DHAKA (Arrahmah.com) – Akibat kurangnya makanan, tempat tinggal dan sanitasi yang memadai, banyak pengungsi Muslimah Rohingya yang melarikan diri ke Bangladesh menikah dengan pria lokal dengan harapan bisa mendapatkan kewarganegaraan dan kebutuhan dasar.
Pernikahan tersebut ilegal, dan sering terjadi poligami, perkawinan di bawah umur atau penelantaran, demikian yang dipantau oleh BenarNews selama kunjungannya ke kamp-kamp pengungsi Rohingya di Bangladesh bagian tenggara, sebagaimana dilansir RB, Kamis (26/1/2017).
Namun kedua belah pihak melihat potensi yang menguntungkan, setidaknya pada awalnya.
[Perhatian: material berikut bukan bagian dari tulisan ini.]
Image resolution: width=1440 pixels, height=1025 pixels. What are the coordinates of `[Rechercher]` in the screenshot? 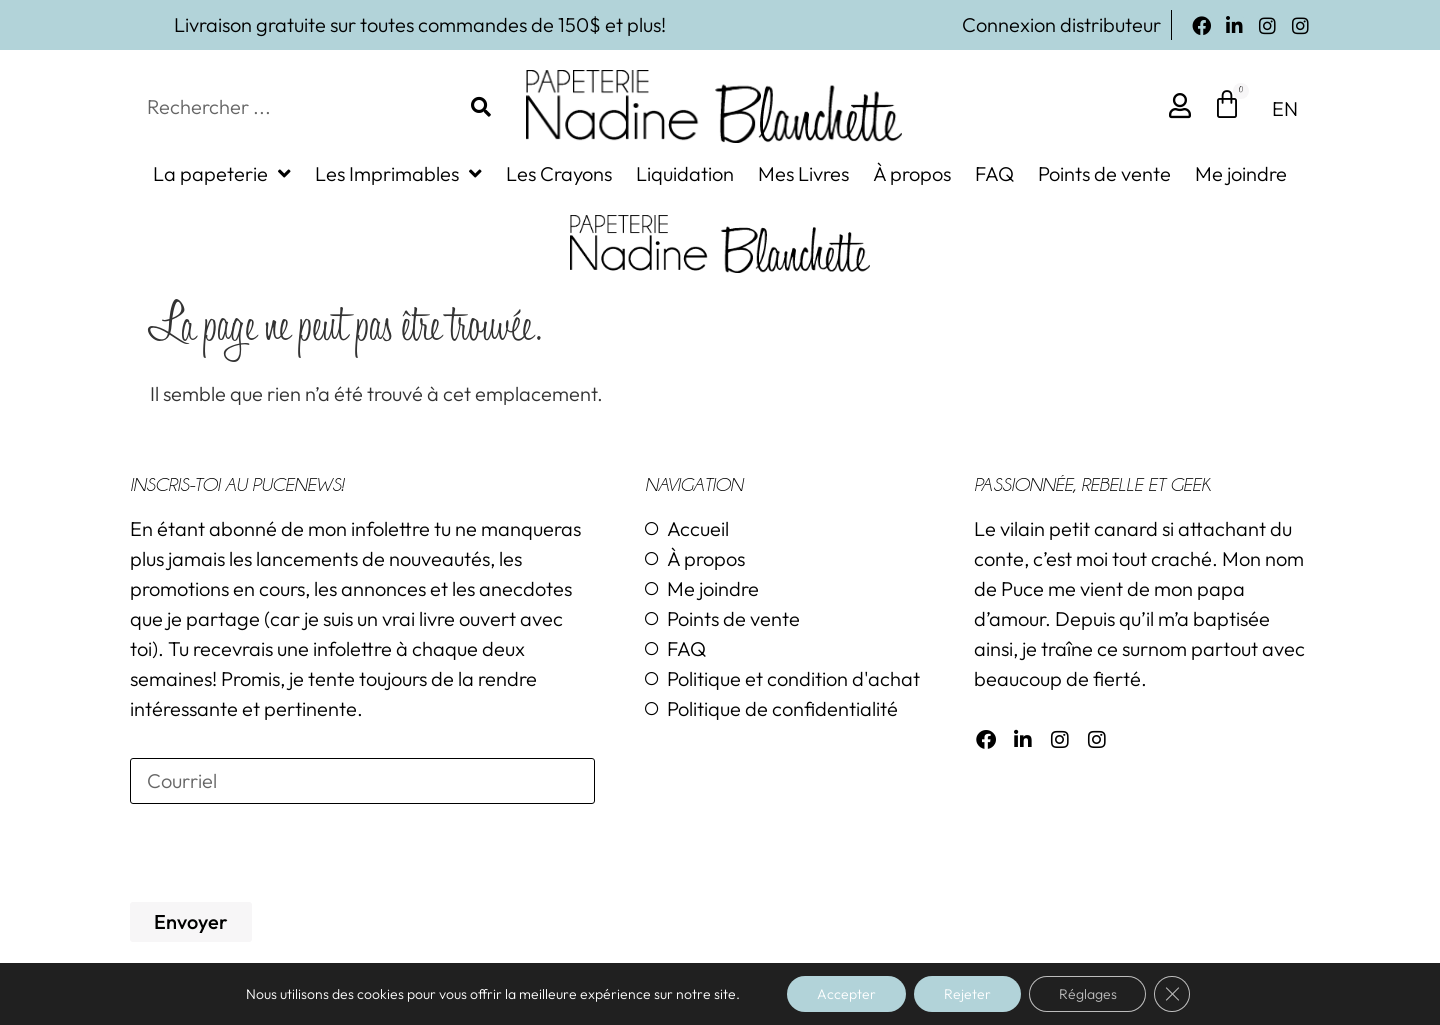 It's located at (481, 107).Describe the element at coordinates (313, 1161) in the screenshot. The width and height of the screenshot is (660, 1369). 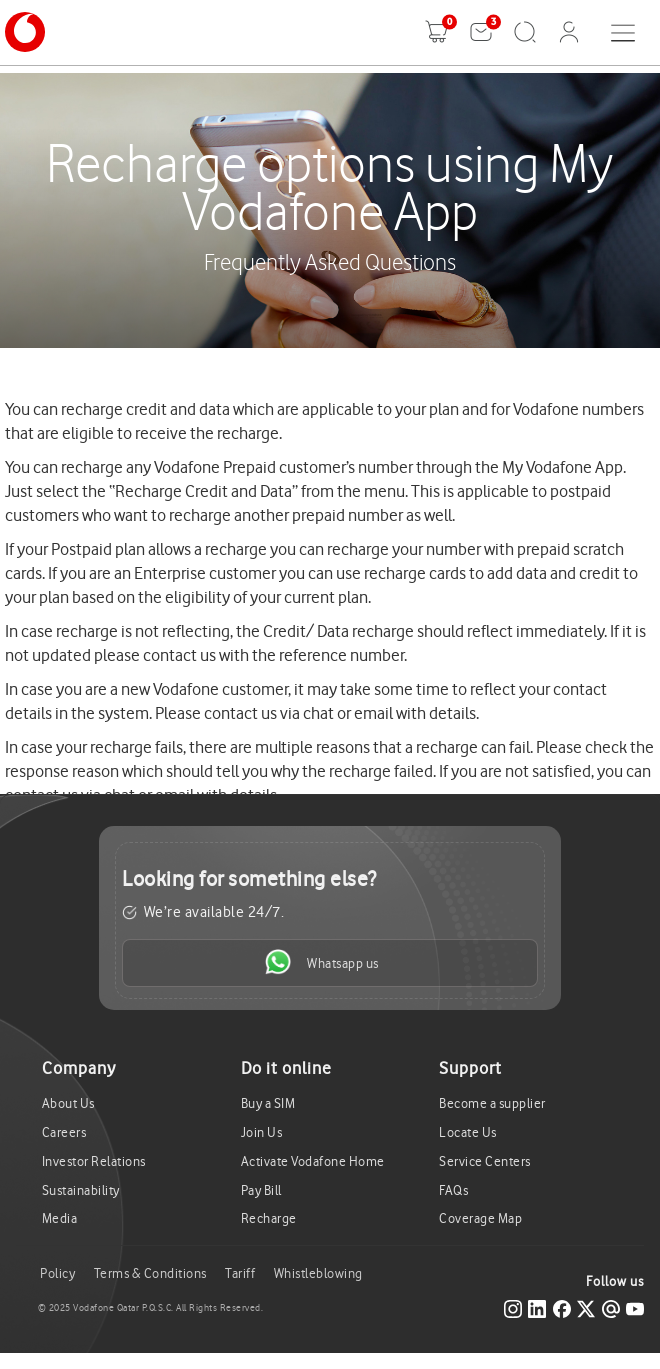
I see `Activate Vodafone Home` at that location.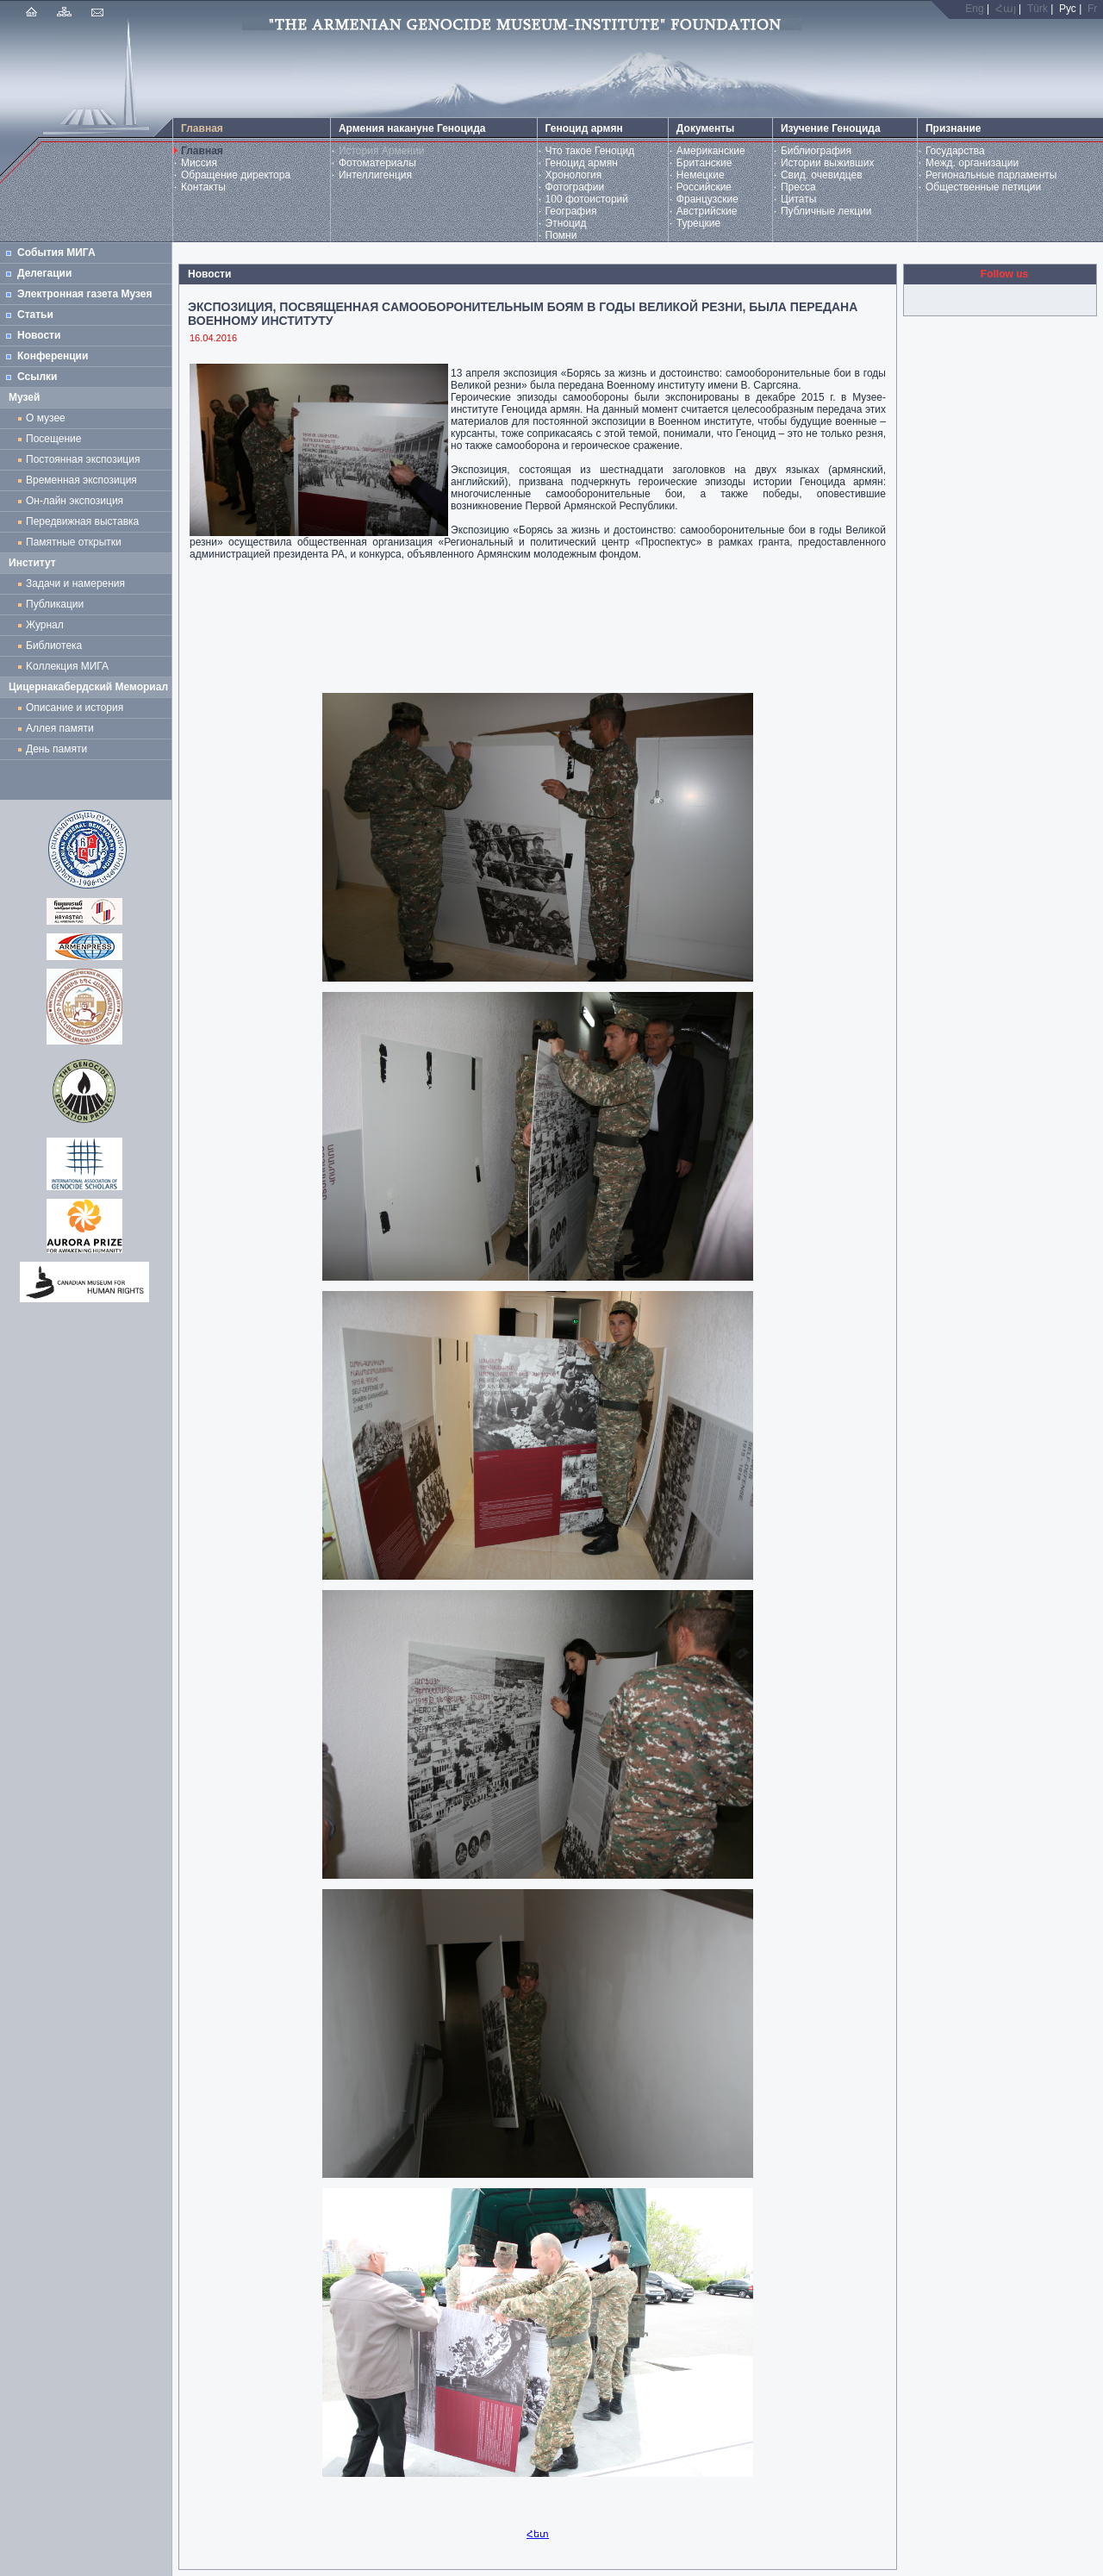  Describe the element at coordinates (77, 501) in the screenshot. I see `Он-лайн экспозиция` at that location.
Sultan Ahmad, (29), seorang warga Kecamatan Teknaf di Cox Bazar, baru saja menikah dengan Samuda Begum, (16), yang memasuki Bangladesh dari Myanmar tujuh atau delapan tahun yang lalu dan tinggal di kamp Rohingya di Muchhni.
“Istri pertama saya tidak masalah” ungkap Sultan, ayah dari tiga anak, kepada BenarNews.
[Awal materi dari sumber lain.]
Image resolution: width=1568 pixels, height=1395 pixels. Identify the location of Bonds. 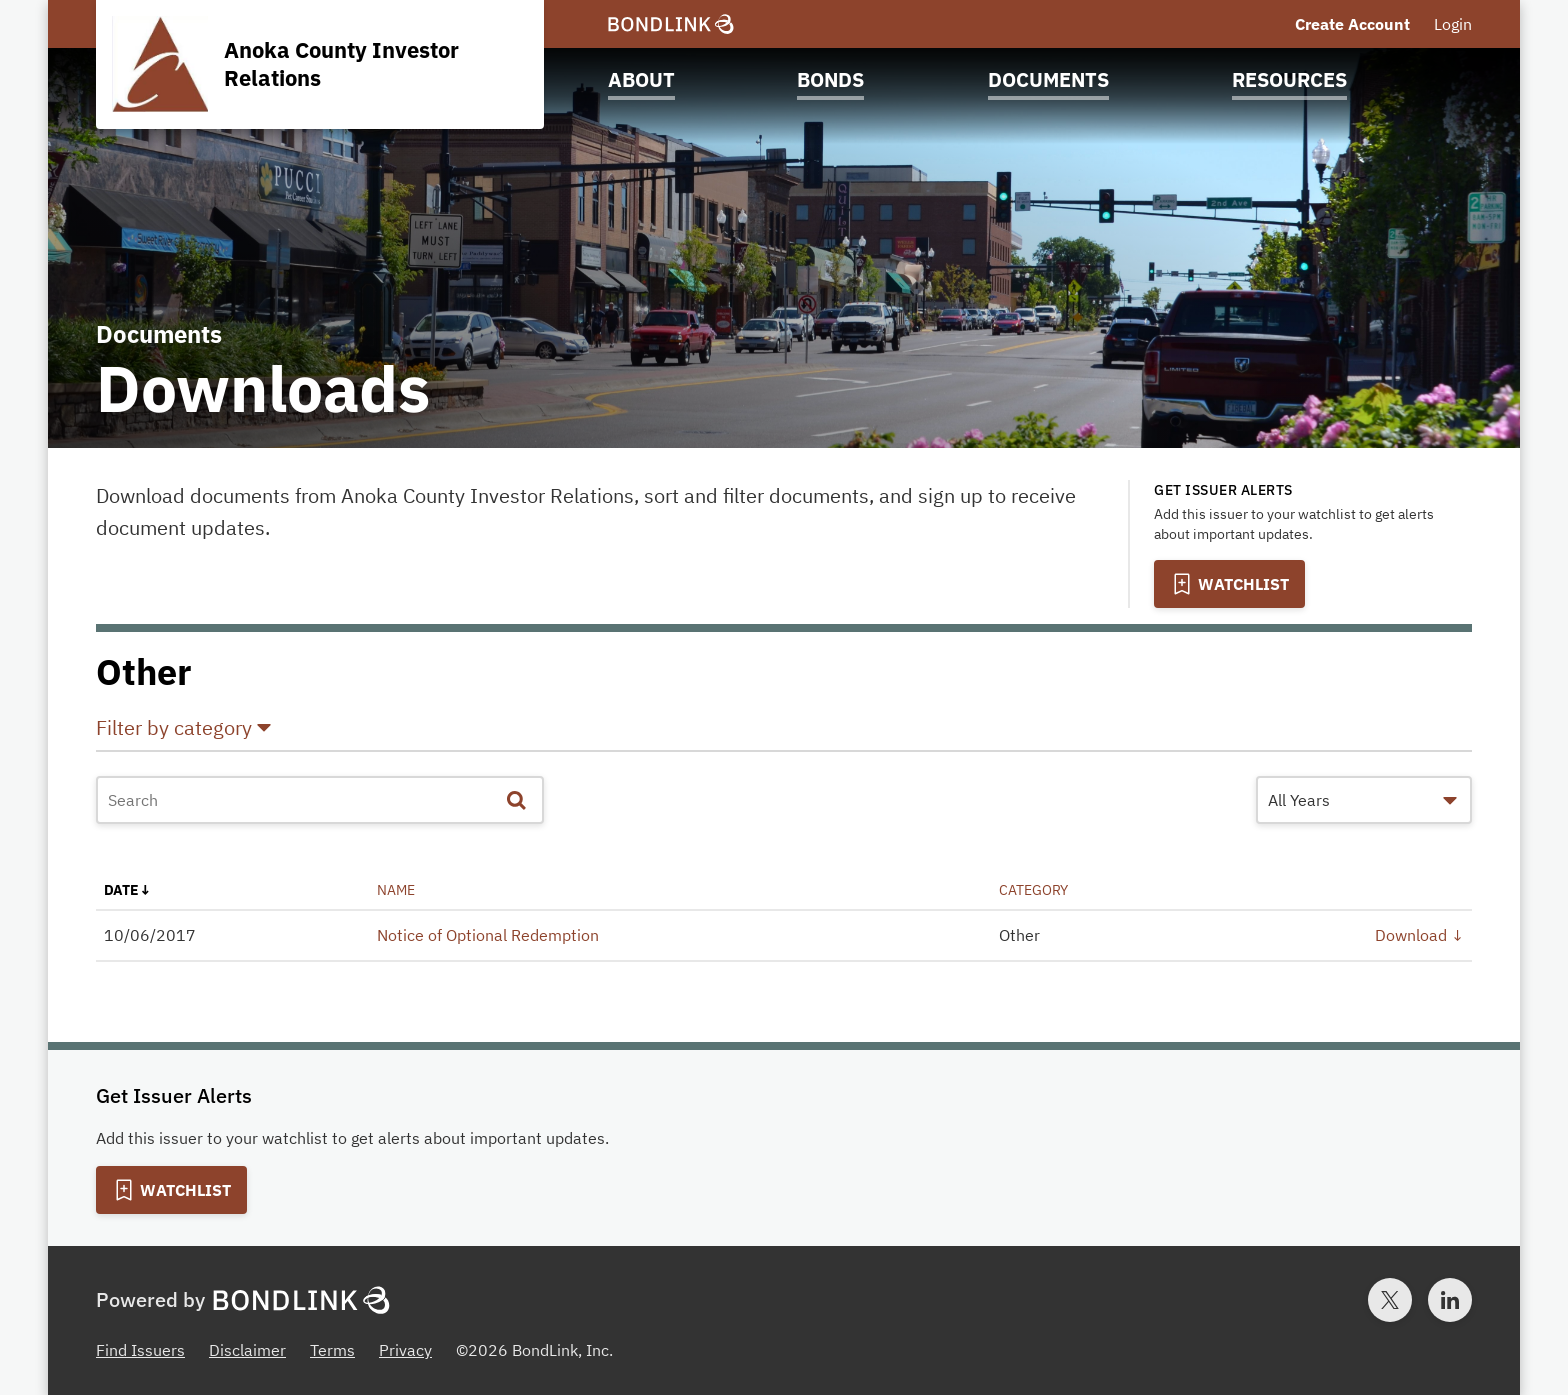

“Saya tinggal dengan istri pertama saya; Saya sering pergi ke Samuda dan memberinya uang untuk biaya sehari-hari.”
Setelah melintasi perbatasan tiga tahun lalu untuk menghindari kekerasan dan kelaparan di Myanmar, Nazu Begum, (25), menikah dengan seorang pria Bangladesh, akan tetapi pria itu malah meninggalkannya.
“Saya menikah dengan seorang pria yang berasal dari Noakhali dengan harapan bisa mendapatkan kewarganegaraan. Hidup pun mulai terasa damai. Tapi suami saya meninggalkan Teknaf setelah kelahiran anak kedua,” kata Nazu, yang tinggal di Kochubunia, sebuah desa di seberang perbatasan distrik Maungdaw, Myanmar.
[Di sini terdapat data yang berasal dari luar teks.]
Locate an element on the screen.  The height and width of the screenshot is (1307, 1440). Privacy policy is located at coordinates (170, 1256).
Perhatiannya suaminya untuk keluarganya berkurang setelah pekerjaanya sebagai tukang batu di Teknaf tidak terlalu menghasilkan, kata Nazu. Seperti Samuda, dia masih belum memiliki kewarganegaraan.
Tapi Nazu, yang bekerja sebagai pembantu di hotel dan perumahan, tidak memiliki rencana untuk kembali ke Myanmar.
“Saya akan mendidik anak-anak saya di sini dan menetap di sini,” kata Nazu kepada BenarNews.